Reimagining the Social Sciences: Knowledge, Epistemic Change, and the Study of Democracy
This book addresses two questions about knowledge in the social sciences. The first is the question of progress: Has knowledge increased over time? That is, have advances in knowledge about the social world been made? The second is the related question of cumulation: Inasmuch as advances in knowledge have been made, is the growth of knowledge cumulative in nature? That is, have all gains been made by building on and adding to prior knowledge or through the total replacement of past knowledge, and have gains been made only in a steady, incremental fashion or also through episodic revolutions that lead to big leaps in the growth of knowledge?
This book seeks to move this discussion forward by tackling some key problems in the way the questions of progress and cumulation have been addressed in the context of the social sciences.
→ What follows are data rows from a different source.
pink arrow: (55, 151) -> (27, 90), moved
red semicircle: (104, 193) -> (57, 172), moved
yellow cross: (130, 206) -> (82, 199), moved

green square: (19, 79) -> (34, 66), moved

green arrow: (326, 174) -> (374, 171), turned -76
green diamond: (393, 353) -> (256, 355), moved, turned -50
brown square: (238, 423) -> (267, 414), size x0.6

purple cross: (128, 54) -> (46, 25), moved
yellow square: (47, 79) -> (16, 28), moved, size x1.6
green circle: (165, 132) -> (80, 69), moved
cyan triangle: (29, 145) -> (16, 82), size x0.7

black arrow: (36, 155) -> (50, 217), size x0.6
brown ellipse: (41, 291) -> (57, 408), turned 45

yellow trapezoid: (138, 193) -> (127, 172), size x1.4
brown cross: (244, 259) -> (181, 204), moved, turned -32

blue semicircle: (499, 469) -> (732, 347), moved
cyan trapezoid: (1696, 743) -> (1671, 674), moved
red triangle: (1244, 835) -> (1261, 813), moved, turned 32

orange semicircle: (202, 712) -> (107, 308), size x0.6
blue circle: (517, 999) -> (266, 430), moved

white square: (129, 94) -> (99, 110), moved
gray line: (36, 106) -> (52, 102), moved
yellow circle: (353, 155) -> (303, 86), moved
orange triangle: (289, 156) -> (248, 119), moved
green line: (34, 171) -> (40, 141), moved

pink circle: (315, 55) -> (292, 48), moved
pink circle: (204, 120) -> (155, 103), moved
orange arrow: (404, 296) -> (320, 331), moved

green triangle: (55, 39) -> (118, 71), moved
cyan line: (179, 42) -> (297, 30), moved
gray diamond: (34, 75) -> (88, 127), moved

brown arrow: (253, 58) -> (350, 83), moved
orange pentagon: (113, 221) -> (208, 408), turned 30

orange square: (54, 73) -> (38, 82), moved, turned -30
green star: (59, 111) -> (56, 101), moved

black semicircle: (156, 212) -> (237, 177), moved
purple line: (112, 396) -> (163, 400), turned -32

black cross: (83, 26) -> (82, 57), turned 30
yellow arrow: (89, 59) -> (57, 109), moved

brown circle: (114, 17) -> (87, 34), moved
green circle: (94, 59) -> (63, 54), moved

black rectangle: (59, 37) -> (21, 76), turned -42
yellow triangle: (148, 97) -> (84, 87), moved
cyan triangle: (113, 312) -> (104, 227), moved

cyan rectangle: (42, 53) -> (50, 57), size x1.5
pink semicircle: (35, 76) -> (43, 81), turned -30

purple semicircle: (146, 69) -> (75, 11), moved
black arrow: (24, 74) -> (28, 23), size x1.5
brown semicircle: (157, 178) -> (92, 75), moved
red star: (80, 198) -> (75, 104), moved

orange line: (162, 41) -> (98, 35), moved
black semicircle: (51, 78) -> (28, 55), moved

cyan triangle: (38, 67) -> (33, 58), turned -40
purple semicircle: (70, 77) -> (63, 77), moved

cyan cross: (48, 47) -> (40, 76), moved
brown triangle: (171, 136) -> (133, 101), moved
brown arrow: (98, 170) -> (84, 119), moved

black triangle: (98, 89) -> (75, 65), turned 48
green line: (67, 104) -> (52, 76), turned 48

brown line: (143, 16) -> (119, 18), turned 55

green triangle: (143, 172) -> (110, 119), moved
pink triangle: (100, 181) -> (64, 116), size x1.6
First, it presents a philosophically-grounded and comprehensive framework suited to an evaluation of social science research. Then, it offers an extensive reconstruction of research on democratization from roughly 1789 until the 2010s, and assesses this field of study in light of the proposed framework. The book’s conclusions offer support for some well-known claims about knowledge in the social sciences and raises doubts about other well-known contentions, some of which are strongly advocated and influential. They also add considerable nuance to the way the question of progress has been discussed and provide a new perspective on the question of cumulation.
Co-editor with Martín Tanaka, Las ciencias sociales en América Latina (The Social Sciences in Latin America)
This book, in Spanish, includes a set of interviews with ten Latin American sociologists and political scientists (Fernando Henrique Cardoso, Marcelo Cavarozzi, Julio Cotler, Manuel Antonio Garretón, Marta Harnecker, Elizabeth Jelin, Francisco Leal Buitrago, Guillermo O’Donnell, Rodolfo Stavenhagen, and Edelberto Torres Rivas). It is a companion volume to Gerardo L. Munck and Richard Snyder, Passion, Craft, and Method in Comparative Politics (Johns Hopkins, 2007).